● **Given information**:
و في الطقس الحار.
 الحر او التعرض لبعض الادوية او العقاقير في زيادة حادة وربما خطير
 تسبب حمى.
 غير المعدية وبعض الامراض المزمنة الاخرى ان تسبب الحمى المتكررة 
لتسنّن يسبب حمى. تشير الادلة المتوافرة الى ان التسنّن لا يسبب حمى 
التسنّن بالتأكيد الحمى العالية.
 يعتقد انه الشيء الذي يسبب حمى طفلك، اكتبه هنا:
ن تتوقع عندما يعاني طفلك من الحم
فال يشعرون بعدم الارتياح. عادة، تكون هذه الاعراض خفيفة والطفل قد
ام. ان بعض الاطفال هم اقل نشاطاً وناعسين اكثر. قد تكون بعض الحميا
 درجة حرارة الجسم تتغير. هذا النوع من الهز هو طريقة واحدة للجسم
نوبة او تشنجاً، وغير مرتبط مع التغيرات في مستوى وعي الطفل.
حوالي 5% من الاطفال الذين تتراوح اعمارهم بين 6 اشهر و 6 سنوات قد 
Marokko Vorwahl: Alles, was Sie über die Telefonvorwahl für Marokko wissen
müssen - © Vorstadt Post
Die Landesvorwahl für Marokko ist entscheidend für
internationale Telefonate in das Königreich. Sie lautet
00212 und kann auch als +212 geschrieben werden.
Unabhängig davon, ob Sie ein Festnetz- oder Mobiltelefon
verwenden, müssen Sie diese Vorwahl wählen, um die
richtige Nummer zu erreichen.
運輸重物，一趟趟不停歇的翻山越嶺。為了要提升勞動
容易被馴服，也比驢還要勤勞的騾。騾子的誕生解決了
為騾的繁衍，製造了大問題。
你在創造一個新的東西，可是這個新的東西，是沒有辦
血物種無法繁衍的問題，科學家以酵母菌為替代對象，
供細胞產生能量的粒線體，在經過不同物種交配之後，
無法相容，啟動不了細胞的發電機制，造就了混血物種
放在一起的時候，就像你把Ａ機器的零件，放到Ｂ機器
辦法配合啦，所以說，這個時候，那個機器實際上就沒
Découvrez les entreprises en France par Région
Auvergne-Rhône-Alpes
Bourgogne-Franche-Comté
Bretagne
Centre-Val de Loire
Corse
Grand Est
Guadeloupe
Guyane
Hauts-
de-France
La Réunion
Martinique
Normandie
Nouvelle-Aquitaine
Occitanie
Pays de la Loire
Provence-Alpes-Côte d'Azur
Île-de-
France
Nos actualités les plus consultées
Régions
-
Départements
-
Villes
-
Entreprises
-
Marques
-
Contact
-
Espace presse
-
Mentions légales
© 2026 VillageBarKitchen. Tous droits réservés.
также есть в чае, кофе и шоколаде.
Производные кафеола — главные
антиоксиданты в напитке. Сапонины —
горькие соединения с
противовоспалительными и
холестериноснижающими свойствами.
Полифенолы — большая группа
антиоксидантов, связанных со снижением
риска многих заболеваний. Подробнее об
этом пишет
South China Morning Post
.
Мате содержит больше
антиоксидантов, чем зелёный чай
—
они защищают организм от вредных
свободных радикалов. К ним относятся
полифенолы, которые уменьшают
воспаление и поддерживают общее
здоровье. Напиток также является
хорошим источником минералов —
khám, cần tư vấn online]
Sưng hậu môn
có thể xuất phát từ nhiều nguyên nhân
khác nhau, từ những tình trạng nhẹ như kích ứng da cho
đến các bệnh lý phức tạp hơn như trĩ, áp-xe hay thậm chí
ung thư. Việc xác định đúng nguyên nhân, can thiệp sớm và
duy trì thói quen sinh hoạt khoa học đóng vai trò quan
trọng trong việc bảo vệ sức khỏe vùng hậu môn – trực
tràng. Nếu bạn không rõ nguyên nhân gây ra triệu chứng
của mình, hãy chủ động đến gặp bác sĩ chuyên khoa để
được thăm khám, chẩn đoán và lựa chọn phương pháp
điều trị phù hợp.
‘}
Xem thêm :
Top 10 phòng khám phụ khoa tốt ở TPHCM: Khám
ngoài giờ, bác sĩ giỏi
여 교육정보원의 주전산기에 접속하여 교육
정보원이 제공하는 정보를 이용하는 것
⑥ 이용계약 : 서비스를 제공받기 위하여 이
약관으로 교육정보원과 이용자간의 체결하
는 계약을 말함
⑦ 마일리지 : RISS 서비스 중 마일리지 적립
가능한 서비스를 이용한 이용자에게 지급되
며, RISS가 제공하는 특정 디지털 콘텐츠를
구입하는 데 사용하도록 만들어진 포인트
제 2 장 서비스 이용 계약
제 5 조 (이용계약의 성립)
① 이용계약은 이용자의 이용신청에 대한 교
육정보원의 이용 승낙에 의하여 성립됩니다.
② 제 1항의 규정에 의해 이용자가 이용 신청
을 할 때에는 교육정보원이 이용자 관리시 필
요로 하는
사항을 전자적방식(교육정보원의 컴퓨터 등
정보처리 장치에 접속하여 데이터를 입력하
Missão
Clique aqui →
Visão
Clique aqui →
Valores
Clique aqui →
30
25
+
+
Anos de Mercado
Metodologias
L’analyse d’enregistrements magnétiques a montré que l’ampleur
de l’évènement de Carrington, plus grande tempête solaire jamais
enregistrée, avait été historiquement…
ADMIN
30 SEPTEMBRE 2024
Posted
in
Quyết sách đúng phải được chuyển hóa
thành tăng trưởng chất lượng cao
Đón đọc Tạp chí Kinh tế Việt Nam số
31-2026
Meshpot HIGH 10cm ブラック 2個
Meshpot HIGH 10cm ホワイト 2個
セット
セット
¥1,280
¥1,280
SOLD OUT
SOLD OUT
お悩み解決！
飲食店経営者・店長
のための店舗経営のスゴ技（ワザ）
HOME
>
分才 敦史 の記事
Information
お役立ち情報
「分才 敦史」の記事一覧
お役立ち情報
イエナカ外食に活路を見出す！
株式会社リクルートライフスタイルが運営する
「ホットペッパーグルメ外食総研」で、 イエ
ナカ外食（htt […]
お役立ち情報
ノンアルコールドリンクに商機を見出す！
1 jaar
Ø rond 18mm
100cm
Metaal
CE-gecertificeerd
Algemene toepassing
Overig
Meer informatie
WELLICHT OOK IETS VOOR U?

● **What you need to do**:
Every record above is to be given again precisely.

● **Task response**:
و في الطقس الحار.
 الحر او التعرض لبعض الادوية او العقاقير في زيادة حادة وربما خطير
 تسبب حمى.
 غير المعدية وبعض الامراض المزمنة الاخرى ان تسبب الحمى المتكررة 
لتسنّن يسبب حمى. تشير الادلة المتوافرة الى ان التسنّن لا يسبب حمى 
التسنّن بالتأكيد الحمى العالية.
 يعتقد انه الشيء الذي يسبب حمى طفلك، اكتبه هنا:
ن تتوقع عندما يعاني طفلك من الحم
فال يشعرون بعدم الارتياح. عادة، تكون هذه الاعراض خفيفة والطفل قد
ام. ان بعض الاطفال هم اقل نشاطاً وناعسين اكثر. قد تكون بعض الحميا
 درجة حرارة الجسم تتغير. هذا النوع من الهز هو طريقة واحدة للجسم
نوبة او تشنجاً، وغير مرتبط مع التغيرات في مستوى وعي الطفل.
حوالي 5% من الاطفال الذين تتراوح اعمارهم بين 6 اشهر و 6 سنوات قد 
Marokko Vorwahl: Alles, was Sie über die Telefonvorwahl für Marokko wissen
müssen - © Vorstadt Post
Die Landesvorwahl für Marokko ist entscheidend für
internationale Telefonate in das Königreich. Sie lautet
00212 und kann auch als +212 geschrieben werden.
Unabhängig davon, ob Sie ein Festnetz- oder Mobiltelefon
verwenden, müssen Sie diese Vorwahl wählen, um die
richtige Nummer zu erreichen.
運輸重物，一趟趟不停歇的翻山越嶺。為了要提升勞動
容易被馴服，也比驢還要勤勞的騾。騾子的誕生解決了
為騾的繁衍，製造了大問題。
你在創造一個新的東西，可是這個新的東西，是沒有辦
血物種無法繁衍的問題，科學家以酵母菌為替代對象，
供細胞產生能量的粒線體，在經過不同物種交配之後，
無法相容，啟動不了細胞的發電機制，造就了混血物種
放在一起的時候，就像你把Ａ機器的零件，放到Ｂ機器
辦法配合啦，所以說，這個時候，那個機器實際上就沒
Découvrez les entreprises en France par Région
Auvergne-Rhône-Alpes
Bourgogne-Franche-Comté
Bretagne
Centre-Val de Loire
Corse
Grand Est
Guadeloupe
Guyane
Hauts-
de-France
La Réunion
Martinique
Normandie
Nouvelle-Aquitaine
Occitanie
Pays de la Loire
Provence-Alpes-Côte d'Azur
Île-de-
France
Nos actualités les plus consultées
Régions
-
Départements
-
Villes
-
Entreprises
-
Marques
-
Contact
-
Espace presse
-
Mentions légales
© 2026 VillageBarKitchen. Tous droits réservés.
также есть в чае, кофе и шоколаде.
Производные кафеола — главные
антиоксиданты в напитке. Сапонины —
горькие соединения с
противовоспалительными и
холестериноснижающими свойствами.
Полифенолы — большая группа
антиоксидантов, связанных со снижением
риска многих заболеваний. Подробнее об
этом пишет
South China Morning Post
.
Мате содержит больше
антиоксидантов, чем зелёный чай
—
они защищают организм от вредных
свободных радикалов. К ним относятся
полифенолы, которые уменьшают
воспаление и поддерживают общее
здоровье. Напиток также является
хорошим источником минералов —
khám, cần tư vấn online]
Sưng hậu môn
có thể xuất phát từ nhiều nguyên nhân
khác nhau, từ những tình trạng nhẹ như kích ứng da cho
đến các bệnh lý phức tạp hơn như trĩ, áp-xe hay thậm chí
ung thư. Việc xác định đúng nguyên nhân, can thiệp sớm và
duy trì thói quen sinh hoạt khoa học đóng vai trò quan
trọng trong việc bảo vệ sức khỏe vùng hậu môn – trực
tràng. Nếu bạn không rõ nguyên nhân gây ra triệu chứng
của mình, hãy chủ động đến gặp bác sĩ chuyên khoa để
được thăm khám, chẩn đoán và lựa chọn phương pháp
điều trị phù hợp.
‘}
Xem thêm :
Top 10 phòng khám phụ khoa tốt ở TPHCM: Khám
ngoài giờ, bác sĩ giỏi
여 교육정보원의 주전산기에 접속하여 교육
정보원이 제공하는 정보를 이용하는 것
⑥ 이용계약 : 서비스를 제공받기 위하여 이
약관으로 교육정보원과 이용자간의 체결하
는 계약을 말함
⑦ 마일리지 : RISS 서비스 중 마일리지 적립
가능한 서비스를 이용한 이용자에게 지급되
며, RISS가 제공하는 특정 디지털 콘텐츠를
구입하는 데 사용하도록 만들어진 포인트
제 2 장 서비스 이용 계약
제 5 조 (이용계약의 성립)
① 이용계약은 이용자의 이용신청에 대한 교
육정보원의 이용 승낙에 의하여 성립됩니다.
② 제 1항의 규정에 의해 이용자가 이용 신청
을 할 때에는 교육정보원이 이용자 관리시 필
요로 하는
사항을 전자적방식(교육정보원의 컴퓨터 등
정보처리 장치에 접속하여 데이터를 입력하
Missão
Clique aqui →
Visão
Clique aqui →
Valores
Clique aqui →
30
25
+
+
Anos de Mercado
Metodologias
L’analyse d’enregistrements magnétiques a montré que l’ampleur
de l’évènement de Carrington, plus grande tempête solaire jamais
enregistrée, avait été historiquement…
ADMIN
30 SEPTEMBRE 2024
Posted
in
Quyết sách đúng phải được chuyển hóa
thành tăng trưởng chất lượng cao
Đón đọc Tạp chí Kinh tế Việt Nam số
31-2026
Meshpot HIGH 10cm ブラック 2個
Meshpot HIGH 10cm ホワイト 2個
セット
セット
¥1,280
¥1,280
SOLD OUT
SOLD OUT
お悩み解決！
飲食店経営者・店長
のための店舗経営のスゴ技（ワザ）
HOME
>
分才 敦史 の記事
Information
お役立ち情報
「分才 敦史」の記事一覧
お役立ち情報
イエナカ外食に活路を見出す！
株式会社リクルートライフスタイルが運営する
「ホットペッパーグルメ外食総研」で、 イエ
ナカ外食（htt […]
お役立ち情報
ノンアルコールドリンクに商機を見出す！
1 jaar
Ø rond 18mm
100cm
Metaal
CE-gecertificeerd
Algemene toepassing
Overig
Meer informatie
WELLICHT OOK IETS VOOR U?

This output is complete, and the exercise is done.